» **SOURCE DATA**:

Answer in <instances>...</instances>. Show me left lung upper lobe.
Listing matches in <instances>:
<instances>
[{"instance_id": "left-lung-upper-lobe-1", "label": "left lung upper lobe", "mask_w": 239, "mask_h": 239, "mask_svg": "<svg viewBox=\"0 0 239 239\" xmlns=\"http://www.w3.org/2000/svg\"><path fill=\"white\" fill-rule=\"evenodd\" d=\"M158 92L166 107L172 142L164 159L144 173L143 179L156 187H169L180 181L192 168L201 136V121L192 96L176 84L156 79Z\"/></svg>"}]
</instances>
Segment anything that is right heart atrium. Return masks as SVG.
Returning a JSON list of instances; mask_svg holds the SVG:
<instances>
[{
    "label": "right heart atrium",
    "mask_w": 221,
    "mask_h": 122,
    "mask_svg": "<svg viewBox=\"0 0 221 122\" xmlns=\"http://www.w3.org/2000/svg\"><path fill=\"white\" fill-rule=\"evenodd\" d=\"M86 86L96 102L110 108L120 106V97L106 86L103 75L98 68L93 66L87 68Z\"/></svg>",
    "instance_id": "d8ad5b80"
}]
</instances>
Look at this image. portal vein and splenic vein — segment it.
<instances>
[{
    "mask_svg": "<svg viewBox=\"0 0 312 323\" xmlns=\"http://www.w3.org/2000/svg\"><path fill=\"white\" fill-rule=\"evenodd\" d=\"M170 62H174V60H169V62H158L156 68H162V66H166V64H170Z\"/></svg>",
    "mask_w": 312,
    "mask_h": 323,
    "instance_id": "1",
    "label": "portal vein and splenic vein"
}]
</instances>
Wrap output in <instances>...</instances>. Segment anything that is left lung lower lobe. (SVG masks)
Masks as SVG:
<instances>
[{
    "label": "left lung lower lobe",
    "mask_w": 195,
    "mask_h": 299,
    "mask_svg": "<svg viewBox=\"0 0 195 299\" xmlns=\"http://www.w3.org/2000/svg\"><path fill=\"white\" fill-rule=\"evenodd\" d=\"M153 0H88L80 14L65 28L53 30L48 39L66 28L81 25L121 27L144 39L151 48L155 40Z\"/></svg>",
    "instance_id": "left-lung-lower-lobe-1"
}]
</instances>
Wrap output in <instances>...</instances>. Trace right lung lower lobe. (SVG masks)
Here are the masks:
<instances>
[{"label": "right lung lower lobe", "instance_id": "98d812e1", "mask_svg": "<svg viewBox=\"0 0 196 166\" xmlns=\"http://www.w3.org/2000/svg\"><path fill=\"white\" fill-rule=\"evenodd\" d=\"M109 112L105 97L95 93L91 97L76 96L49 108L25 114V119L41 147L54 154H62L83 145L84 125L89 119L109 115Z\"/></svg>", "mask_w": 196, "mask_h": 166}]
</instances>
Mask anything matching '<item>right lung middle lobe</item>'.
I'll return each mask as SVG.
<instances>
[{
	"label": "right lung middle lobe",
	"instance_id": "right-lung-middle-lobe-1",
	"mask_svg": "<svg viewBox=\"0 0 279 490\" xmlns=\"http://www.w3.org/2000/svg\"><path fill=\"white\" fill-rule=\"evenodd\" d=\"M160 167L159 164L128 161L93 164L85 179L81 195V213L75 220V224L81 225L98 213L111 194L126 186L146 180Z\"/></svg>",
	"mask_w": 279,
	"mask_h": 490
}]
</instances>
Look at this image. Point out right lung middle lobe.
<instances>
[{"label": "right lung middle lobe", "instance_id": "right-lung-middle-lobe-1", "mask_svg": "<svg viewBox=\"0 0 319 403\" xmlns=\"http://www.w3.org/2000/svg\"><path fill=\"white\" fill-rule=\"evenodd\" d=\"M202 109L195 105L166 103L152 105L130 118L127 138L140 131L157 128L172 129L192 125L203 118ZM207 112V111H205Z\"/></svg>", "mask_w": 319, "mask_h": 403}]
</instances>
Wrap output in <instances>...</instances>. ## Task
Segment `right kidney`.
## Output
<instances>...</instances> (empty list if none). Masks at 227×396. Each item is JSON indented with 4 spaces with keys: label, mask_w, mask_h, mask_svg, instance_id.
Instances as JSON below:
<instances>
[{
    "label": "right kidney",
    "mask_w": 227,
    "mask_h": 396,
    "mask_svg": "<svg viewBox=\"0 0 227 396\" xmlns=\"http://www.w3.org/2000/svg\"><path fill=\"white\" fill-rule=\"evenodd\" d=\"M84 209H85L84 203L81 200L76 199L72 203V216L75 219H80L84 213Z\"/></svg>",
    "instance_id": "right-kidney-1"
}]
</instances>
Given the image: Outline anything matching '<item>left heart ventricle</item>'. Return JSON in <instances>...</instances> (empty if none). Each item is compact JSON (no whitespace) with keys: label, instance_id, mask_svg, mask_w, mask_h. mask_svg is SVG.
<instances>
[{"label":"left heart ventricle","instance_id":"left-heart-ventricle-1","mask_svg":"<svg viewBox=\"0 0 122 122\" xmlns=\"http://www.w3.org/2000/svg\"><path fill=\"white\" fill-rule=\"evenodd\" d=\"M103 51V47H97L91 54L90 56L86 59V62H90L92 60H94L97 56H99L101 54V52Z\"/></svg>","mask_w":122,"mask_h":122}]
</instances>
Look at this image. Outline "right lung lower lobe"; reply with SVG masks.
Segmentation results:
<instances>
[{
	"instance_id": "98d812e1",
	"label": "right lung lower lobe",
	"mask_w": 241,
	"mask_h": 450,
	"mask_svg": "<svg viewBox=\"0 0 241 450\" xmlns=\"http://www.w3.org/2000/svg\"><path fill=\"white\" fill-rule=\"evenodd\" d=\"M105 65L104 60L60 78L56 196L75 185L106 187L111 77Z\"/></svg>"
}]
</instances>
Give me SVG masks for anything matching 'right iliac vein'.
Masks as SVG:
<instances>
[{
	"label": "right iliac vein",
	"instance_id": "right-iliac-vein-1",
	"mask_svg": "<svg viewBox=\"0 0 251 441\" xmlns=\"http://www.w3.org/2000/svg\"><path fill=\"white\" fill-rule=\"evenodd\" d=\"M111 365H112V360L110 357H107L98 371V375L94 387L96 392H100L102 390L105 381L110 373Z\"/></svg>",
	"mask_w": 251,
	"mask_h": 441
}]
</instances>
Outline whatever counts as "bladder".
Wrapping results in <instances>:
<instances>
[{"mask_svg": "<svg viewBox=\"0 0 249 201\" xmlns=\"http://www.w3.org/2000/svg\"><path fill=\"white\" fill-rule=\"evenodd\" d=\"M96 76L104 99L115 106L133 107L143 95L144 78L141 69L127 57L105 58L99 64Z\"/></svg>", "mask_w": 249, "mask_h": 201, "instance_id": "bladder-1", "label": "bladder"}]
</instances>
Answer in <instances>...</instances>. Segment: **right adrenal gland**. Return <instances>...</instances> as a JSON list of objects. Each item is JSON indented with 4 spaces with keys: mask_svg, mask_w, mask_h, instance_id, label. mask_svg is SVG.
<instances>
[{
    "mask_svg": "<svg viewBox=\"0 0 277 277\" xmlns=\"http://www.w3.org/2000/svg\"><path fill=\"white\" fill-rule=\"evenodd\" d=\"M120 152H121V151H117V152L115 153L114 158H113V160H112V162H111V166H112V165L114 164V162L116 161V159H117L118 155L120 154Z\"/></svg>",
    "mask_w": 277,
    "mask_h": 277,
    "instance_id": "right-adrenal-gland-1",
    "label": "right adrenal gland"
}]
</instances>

» **EXERCISE GOAL**: Which lines run from the one containing "Answer in <instances>...</instances>. Segment: **right" to the end of the entries above? Quote exactly those, and only those.

» **SOLUTION**:
Answer in <instances>...</instances>. Segment: **right adrenal gland**. Return <instances>...</instances> as a JSON list of objects. Each item is JSON indented with 4 spaces with keys: mask_svg, mask_w, mask_h, instance_id, label. mask_svg is SVG.
<instances>
[{
    "mask_svg": "<svg viewBox=\"0 0 277 277\" xmlns=\"http://www.w3.org/2000/svg\"><path fill=\"white\" fill-rule=\"evenodd\" d=\"M120 152H121V151H117V152L115 153L114 158H113V160H112V162H111V166H112V165L114 164V162L116 161V159H117L118 155L120 154Z\"/></svg>",
    "mask_w": 277,
    "mask_h": 277,
    "instance_id": "right-adrenal-gland-1",
    "label": "right adrenal gland"
}]
</instances>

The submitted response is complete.